Esse encontro fortuito-serendipítico-e-acaso-existe-acasoenlavie? mudaria Tudo.
Naqueles tempos, conta o próprio, Cohen malemal surrava um violãozim entre amigos, e nem passava por sua cabeça considerar-se músico, muito menos um cara com voz artística própria.
De repente, ouvindo o español dedilhar escalas de emociones ancestrais, como uma andorinha desavisada fritada em voo por um relâmpago (imagino yo), pensou: É ISSO.
Fechou um preço e um horário com o fulano, jovem como ele, e se encontraram no dia seguinte na casa da mãe do Cohen. Lição número um: #fail, guitarra 3 x Cohen zero.
Depois de um par de dias, com algo de sofrência e persistência, conta ele que conseguiu mais ou menos entender a progressão harmônica de seis acordes “em que muitas, muitas canções flamencas se baseiam”, e que se tornaria uma das inspirações seminais para suas composições.
No quarto dia, o espanhol não veio. Cohen ligou pra pensão onde o cara tava ficando: tinha tirado a própria vida.
Alguns anos depois, Cohen visitaria a famosa loja de instrumentos e luthieria da família Conde, então situada na rua Gravina, número 7, em Madri.
Aí compraria o que seria seu companheiro de vida e palcos, um violão flamenco Conde número 26, feito de cedro espanhol, braço de cipreste brasileiro e pequenas partes de ébano, numa conjuração de madeiras de “pelo menos 30 anos”, como explica a página web. Hoje em dia, um modelo similar pode ser adquirido por uns módicos 11 mil euros (quase R$ 70 mil) plus impostos.
O local atualmente é administrado por Felipe Conde e pode ser visitado na rua Arrieta, 4, no centro de Madri.
Cohen não é o único famoso a ter um modelo Conde. A ele se somam David Byrne, Bob Dylan, Lenny Kravitz, Paco de Lucía (que criou um modelo Conde exclusivo) e Al Di Meola, entre outros.
Às vésperas de botar seu indefectível chapéu trilby e vir receber o tal prêmio peposo das xxtrela, conta, ele despiu a guitarrinha Conde de seu case e levantou-a. “Parecia feita de hélio –era tão leve”, diz.
“Eu a aproximei do meu rosto (…) e inalei a fragrância da madeira viva. You know that wood never dies”.
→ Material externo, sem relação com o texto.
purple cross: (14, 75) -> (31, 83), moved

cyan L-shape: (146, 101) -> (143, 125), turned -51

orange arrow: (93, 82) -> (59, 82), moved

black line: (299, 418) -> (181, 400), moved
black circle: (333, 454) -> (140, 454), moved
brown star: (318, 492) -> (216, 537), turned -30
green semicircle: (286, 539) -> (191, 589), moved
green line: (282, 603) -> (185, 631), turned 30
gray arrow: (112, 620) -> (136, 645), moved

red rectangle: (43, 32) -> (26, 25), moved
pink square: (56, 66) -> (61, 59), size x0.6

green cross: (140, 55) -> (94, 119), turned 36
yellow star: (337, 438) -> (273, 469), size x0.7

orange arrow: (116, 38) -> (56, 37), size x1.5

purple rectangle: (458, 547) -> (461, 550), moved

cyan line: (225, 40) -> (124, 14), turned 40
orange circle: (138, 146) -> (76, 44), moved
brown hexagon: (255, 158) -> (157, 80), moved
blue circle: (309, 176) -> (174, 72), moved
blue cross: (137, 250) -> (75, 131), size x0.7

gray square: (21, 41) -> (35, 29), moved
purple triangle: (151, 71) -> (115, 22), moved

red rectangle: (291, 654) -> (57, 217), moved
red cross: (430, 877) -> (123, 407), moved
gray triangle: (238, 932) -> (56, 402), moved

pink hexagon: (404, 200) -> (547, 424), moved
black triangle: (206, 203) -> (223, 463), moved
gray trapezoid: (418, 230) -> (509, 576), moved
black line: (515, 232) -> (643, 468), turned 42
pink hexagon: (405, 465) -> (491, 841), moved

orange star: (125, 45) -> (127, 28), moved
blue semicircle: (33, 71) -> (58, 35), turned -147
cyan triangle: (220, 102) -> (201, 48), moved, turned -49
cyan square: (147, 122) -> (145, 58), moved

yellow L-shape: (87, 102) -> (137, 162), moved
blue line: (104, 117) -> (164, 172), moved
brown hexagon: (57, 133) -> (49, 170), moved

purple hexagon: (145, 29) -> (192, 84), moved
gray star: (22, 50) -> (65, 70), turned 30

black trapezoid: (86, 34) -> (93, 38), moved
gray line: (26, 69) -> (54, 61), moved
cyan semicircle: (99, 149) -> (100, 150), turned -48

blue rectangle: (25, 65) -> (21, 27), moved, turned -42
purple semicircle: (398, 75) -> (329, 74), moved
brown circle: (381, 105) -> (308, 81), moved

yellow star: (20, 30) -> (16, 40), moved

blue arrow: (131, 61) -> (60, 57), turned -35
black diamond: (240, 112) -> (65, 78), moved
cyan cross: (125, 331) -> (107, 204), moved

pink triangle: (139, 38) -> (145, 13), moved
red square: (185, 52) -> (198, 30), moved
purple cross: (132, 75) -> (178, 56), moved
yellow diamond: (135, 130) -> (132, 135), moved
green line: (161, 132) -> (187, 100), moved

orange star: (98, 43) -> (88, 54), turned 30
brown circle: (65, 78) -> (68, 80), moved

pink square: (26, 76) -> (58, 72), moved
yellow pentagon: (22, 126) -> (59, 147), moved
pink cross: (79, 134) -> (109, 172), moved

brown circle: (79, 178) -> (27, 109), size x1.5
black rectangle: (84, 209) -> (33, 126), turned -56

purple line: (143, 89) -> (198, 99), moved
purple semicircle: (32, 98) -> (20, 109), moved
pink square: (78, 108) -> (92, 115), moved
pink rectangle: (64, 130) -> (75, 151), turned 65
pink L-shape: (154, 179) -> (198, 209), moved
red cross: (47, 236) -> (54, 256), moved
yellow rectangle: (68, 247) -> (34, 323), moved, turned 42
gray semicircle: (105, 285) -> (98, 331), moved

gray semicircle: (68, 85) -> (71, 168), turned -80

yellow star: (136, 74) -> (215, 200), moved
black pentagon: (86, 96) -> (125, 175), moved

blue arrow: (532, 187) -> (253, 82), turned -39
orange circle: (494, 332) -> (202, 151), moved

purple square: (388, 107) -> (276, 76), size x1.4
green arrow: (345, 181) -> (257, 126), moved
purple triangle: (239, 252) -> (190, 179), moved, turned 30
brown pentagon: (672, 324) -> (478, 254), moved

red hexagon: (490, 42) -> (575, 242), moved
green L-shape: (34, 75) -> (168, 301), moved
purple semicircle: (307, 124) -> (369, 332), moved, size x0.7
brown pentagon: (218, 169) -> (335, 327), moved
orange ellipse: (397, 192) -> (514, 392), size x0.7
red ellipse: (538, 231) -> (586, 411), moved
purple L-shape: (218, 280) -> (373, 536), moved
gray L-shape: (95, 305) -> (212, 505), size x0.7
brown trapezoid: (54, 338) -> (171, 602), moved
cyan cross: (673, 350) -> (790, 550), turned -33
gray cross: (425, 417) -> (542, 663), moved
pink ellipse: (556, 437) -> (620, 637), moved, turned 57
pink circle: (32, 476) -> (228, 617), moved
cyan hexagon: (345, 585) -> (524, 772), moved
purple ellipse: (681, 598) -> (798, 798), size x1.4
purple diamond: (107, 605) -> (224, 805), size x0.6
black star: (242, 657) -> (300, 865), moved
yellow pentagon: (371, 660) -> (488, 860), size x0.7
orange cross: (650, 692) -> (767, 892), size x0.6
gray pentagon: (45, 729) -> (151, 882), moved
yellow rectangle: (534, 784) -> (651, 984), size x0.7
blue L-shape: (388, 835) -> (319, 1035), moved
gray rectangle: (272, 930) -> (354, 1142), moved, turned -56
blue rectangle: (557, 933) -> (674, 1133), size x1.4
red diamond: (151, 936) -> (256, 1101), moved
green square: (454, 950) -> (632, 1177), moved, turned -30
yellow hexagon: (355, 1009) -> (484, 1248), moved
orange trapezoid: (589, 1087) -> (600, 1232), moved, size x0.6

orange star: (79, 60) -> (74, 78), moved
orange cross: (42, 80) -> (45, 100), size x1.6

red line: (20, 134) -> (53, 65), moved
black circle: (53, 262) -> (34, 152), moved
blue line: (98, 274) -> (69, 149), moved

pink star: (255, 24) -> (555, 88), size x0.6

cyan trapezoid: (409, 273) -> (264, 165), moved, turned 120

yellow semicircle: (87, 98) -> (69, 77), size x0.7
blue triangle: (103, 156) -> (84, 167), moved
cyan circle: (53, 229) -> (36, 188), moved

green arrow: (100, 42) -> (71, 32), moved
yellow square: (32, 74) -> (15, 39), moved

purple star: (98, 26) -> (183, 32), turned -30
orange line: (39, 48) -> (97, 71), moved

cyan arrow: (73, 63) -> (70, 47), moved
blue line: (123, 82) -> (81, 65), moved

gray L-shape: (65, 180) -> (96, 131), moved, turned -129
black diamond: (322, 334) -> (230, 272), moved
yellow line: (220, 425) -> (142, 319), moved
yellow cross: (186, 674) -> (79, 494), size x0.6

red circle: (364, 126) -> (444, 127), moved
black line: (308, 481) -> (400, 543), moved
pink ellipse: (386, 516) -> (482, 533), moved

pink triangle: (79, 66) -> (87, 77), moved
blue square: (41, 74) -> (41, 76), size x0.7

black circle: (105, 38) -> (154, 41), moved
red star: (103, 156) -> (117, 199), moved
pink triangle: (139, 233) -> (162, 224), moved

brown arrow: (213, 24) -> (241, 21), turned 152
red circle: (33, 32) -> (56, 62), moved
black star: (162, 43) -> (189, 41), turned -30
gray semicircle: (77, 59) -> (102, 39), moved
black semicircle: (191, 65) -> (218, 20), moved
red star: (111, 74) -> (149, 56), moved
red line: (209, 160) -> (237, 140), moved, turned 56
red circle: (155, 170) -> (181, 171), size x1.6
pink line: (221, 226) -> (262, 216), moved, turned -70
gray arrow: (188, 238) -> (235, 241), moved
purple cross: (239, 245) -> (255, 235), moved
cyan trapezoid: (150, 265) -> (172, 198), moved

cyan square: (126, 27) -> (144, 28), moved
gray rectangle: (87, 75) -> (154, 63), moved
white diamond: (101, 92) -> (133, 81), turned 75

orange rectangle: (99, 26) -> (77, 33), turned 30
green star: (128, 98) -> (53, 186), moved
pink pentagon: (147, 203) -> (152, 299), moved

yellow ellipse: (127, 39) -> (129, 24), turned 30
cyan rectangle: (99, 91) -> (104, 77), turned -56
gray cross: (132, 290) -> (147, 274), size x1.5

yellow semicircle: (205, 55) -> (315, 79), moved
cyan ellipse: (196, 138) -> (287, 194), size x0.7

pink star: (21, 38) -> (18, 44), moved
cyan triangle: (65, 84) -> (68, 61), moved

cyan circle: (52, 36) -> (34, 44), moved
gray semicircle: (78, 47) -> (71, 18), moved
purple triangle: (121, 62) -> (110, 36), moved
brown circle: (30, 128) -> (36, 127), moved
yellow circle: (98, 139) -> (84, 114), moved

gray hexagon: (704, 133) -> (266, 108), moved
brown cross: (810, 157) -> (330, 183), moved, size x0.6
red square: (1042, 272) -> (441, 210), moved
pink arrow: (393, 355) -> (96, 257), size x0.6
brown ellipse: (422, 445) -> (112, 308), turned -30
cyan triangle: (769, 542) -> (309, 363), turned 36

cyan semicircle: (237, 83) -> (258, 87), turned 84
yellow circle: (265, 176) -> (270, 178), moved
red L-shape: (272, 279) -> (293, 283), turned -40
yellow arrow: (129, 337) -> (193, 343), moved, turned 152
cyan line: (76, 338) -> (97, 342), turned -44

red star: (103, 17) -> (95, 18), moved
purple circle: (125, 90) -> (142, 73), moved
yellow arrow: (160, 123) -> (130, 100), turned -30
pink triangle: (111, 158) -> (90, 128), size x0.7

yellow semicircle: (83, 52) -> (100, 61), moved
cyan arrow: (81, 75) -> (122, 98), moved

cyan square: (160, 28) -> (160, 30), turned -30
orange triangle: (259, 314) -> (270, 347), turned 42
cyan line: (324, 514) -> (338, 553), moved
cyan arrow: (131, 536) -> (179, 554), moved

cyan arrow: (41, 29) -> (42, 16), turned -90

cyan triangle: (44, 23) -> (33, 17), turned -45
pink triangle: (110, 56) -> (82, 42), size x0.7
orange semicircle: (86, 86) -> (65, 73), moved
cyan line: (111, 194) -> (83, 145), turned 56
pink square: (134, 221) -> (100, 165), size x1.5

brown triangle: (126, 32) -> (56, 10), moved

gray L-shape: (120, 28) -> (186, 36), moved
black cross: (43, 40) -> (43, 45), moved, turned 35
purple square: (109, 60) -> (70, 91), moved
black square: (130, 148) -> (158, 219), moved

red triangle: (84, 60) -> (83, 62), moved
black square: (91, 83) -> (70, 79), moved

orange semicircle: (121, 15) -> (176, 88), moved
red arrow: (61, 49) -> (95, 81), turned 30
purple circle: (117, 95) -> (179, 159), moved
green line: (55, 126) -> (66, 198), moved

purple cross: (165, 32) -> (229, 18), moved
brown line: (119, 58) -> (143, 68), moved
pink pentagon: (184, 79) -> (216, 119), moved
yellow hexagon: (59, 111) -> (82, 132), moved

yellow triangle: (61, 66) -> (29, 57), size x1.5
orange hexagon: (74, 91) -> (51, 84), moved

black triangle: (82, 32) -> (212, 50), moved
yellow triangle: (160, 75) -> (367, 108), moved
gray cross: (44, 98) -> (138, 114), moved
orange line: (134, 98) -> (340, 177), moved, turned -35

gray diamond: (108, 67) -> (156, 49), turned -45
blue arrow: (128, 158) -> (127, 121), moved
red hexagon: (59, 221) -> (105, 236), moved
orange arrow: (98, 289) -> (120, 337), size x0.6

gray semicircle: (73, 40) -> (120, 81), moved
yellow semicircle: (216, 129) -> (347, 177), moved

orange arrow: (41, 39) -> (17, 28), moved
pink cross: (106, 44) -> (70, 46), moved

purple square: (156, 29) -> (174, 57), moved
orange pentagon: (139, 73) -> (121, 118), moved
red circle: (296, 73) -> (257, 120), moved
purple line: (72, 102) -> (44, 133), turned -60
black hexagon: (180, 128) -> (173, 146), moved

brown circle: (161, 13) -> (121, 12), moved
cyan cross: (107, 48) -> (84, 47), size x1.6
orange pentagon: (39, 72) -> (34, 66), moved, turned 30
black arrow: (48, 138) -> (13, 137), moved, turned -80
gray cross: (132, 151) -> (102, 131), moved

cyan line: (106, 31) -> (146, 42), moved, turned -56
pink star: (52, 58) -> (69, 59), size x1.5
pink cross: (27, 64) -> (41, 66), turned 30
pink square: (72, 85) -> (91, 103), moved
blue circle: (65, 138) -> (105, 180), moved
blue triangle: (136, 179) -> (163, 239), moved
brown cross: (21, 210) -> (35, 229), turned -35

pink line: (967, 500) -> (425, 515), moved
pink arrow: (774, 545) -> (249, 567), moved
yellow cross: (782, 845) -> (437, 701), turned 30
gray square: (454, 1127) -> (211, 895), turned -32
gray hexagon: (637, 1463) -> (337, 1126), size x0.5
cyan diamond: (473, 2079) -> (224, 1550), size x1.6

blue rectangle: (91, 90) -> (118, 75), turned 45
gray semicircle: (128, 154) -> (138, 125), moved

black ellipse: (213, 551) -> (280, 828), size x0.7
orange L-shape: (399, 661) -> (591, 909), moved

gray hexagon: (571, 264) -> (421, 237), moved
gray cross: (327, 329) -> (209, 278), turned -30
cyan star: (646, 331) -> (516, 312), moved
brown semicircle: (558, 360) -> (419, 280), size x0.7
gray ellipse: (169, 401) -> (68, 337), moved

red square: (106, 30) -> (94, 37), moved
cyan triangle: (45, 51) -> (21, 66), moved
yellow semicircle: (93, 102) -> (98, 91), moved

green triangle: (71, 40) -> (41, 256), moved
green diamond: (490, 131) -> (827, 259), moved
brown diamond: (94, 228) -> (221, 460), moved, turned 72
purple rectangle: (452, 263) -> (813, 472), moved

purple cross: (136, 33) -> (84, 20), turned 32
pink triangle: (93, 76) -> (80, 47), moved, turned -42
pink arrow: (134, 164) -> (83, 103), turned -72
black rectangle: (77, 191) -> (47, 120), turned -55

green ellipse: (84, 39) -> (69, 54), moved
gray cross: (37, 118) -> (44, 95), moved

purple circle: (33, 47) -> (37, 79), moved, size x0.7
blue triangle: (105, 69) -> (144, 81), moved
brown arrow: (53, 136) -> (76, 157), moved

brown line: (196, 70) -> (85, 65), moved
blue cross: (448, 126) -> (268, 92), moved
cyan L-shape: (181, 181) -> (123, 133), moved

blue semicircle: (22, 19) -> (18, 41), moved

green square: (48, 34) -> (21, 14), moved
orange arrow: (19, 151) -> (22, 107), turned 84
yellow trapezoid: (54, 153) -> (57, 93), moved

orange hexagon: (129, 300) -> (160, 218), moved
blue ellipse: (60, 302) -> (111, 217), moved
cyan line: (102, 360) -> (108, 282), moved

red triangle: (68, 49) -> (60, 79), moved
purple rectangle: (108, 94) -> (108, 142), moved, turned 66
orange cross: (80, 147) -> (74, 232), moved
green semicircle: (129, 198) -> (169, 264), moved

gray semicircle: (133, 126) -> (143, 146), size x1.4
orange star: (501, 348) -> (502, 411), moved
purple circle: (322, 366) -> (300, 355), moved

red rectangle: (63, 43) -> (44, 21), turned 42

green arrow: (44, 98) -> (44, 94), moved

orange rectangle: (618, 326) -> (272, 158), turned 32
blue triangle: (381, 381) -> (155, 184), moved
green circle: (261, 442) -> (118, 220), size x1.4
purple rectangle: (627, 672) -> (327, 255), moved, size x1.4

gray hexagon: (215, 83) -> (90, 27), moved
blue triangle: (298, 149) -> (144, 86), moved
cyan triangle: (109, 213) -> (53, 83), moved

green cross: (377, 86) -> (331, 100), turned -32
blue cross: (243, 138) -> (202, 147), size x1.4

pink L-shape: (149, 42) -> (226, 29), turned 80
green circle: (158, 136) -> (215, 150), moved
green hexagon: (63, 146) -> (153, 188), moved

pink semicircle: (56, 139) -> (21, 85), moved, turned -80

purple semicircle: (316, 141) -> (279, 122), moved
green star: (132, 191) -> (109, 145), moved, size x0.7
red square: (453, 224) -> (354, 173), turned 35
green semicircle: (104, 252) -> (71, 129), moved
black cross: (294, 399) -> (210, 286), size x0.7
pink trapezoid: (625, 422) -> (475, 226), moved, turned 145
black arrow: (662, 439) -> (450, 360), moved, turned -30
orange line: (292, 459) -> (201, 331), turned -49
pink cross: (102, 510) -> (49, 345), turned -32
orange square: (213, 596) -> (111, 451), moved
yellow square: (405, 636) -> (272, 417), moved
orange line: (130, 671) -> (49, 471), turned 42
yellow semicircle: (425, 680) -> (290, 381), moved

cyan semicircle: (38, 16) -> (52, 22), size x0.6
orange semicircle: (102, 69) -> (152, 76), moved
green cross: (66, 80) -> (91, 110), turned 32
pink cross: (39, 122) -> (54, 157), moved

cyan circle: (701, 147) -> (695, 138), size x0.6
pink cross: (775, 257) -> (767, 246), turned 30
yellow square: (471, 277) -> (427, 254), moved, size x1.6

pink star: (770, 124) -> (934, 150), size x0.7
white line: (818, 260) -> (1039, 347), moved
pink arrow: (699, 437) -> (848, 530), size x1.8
“Aspirei o aroma do cedro, tão fresco como no dia em que adquiri o violão. E uma voz pareceu me dizer, ‘você é um homem velho e nunca agradeceu; nunca trouxe sua gratidão de volta à terra onde essa fragrância nasceu’. Por isso, venho aqui esta noite para agradecer a essa terra e a alma dessa gente que me deu tanto…”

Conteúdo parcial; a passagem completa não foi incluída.